• _WHAT THE EXERCISE ASKS_: Reproduce everything from the line that contains "varianta volně stojícího" down to the line that contains "Özgür Karabat: ‘Türkiye faiz" in the listing below, word for word and nothing more. Leave the pictures out.
-------------------------
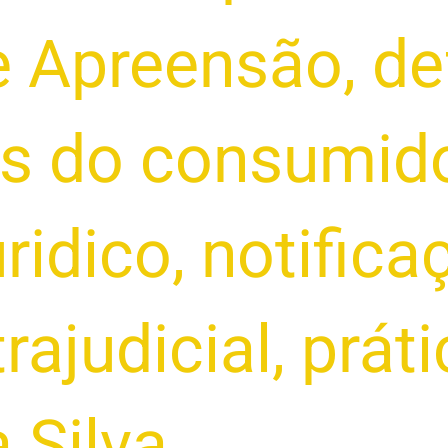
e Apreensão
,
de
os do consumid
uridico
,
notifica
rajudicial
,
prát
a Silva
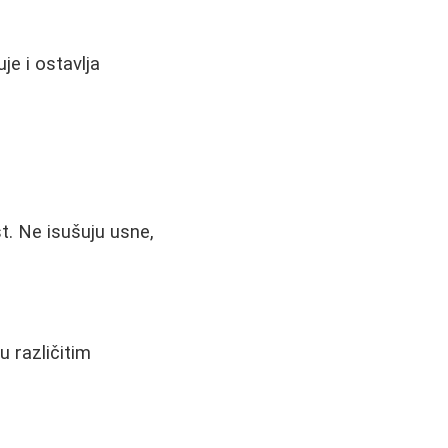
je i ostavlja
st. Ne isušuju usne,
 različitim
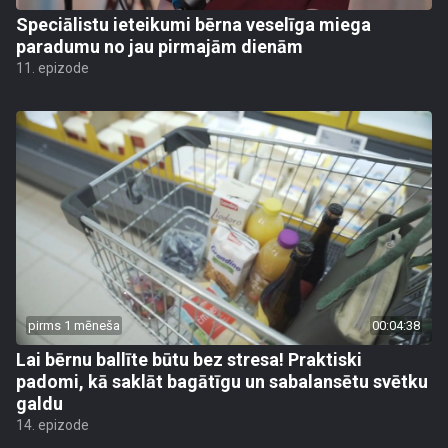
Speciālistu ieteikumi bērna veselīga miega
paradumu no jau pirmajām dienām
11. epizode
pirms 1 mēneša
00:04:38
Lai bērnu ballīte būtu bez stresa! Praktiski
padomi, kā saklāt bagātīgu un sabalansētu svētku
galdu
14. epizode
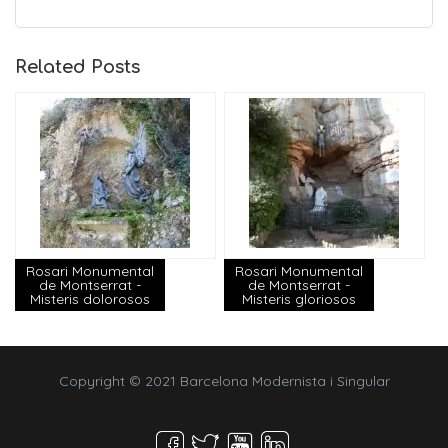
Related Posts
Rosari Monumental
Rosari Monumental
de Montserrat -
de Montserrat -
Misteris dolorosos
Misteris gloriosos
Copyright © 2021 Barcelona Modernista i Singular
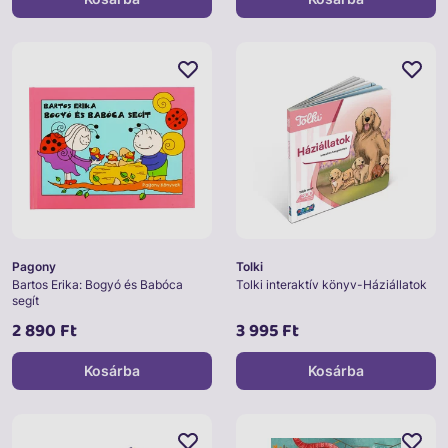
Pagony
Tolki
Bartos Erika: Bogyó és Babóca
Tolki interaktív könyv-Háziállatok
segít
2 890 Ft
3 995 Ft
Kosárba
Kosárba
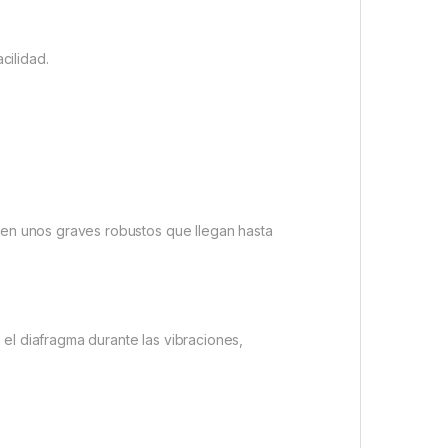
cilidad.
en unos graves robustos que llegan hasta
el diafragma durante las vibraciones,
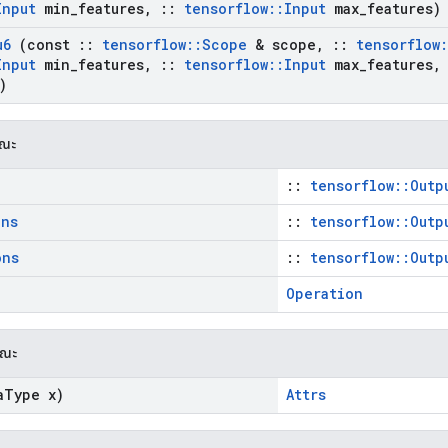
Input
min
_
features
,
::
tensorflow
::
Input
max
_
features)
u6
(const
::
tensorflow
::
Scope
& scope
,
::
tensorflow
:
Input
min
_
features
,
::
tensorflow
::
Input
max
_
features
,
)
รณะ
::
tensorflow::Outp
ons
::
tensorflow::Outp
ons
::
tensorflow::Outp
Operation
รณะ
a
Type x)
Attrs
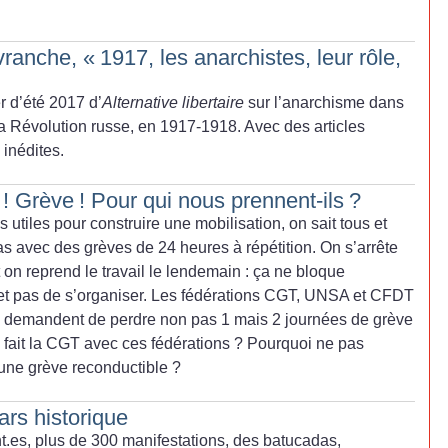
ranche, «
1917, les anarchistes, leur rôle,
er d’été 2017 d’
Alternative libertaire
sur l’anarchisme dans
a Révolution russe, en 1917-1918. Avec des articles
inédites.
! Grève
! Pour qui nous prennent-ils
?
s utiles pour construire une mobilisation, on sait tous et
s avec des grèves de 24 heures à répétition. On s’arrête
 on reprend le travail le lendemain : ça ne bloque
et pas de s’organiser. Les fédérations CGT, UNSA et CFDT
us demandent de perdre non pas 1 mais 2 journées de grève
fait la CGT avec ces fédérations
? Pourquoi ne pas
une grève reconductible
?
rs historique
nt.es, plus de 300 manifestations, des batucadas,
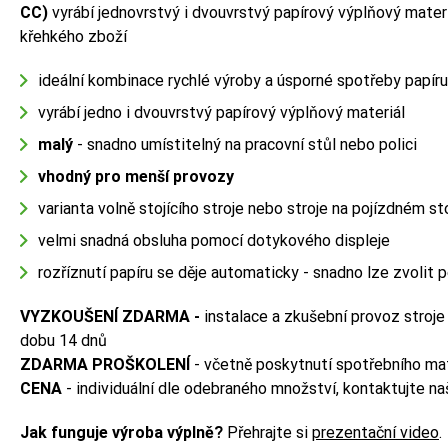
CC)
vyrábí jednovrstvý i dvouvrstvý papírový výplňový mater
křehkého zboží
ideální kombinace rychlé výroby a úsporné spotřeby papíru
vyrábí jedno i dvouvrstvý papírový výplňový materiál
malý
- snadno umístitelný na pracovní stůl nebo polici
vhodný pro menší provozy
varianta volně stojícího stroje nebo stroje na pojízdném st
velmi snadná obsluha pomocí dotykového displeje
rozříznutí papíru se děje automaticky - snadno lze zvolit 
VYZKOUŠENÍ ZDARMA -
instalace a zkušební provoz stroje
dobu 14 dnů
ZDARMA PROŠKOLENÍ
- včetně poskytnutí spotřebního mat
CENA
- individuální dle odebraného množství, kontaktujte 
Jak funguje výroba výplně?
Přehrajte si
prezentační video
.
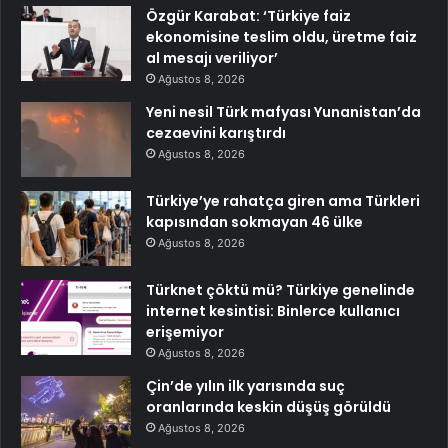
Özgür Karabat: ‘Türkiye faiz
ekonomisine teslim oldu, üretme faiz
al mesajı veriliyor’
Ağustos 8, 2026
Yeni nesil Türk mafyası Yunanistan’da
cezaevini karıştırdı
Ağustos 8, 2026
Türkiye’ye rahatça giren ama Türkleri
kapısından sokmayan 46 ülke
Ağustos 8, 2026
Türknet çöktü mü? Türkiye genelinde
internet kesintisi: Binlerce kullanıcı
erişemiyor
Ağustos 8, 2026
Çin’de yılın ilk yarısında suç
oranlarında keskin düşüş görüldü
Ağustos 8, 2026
-------------------------
• _RESPONSE FOR THIS EXERCISE_:
varianta volně stojícího stroje nebo stroje na pojízdném st
velmi snadná obsluha pomocí dotykového displeje
rozříznutí papíru se děje automaticky - snadno lze zvolit 
VYZKOUŠENÍ ZDARMA -
instalace a zkušební provoz stroje
dobu 14 dnů
ZDARMA PROŠKOLENÍ
- včetně poskytnutí spotřebního mat
CENA
- individuální dle odebraného množství, kontaktujte 
Jak funguje výroba výplně?
Přehrajte si
prezentační video
.
Özgür Karabat: ‘Türkiye faiz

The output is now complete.